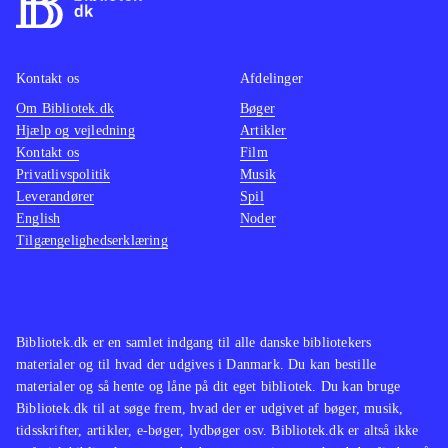
Kontakt os
Afdelinger
Om Bibliotek.dk
Bøger
Hjælp og vejledning
Artikler
Kontakt os
Film
Privatlivspolitik
Musik
Leverandører
Spil
English
Noder
Tilgængelighedserklæring
Bibliotek.dk er en samlet indgang til alle danske bibliotekers
materialer og til hvad der udgives i Danmark. Du kan bestille
materialer og så hente og låne på dit eget bibliotek. Du kan bruge
Bibliotek.dk til at søge frem, hvad der er udgivet af bøger, musik,
tidsskrifter, artikler, e-bøger, lydbøger osv. Bibliotek.dk er altså ikke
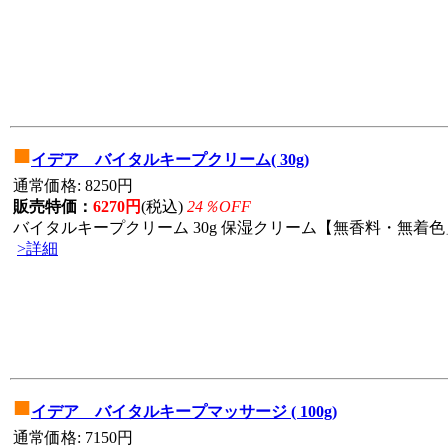
■
イデア バイタルキープクリーム( 30g)
通常価格: 8250円
販売特価：
6270円
(税込)
24％OFF
バイタルキープクリーム 30g 保湿クリーム【無香料・無着色」
>詳細
■
イデア バイタルキープマッサージ ( 100g)
通常価格: 7150円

◇ ◇ ◇ ◇ ◇ ◇ ◇

▸ **PROBLEM STATEMENT**
Go through the listing and copy each line with the string "バイタルキープクリーム".

▸ **RESULT**
イデア バイタルキープクリーム( 30g)
バイタルキープクリーム 30g 保湿クリーム【無香料・無着色」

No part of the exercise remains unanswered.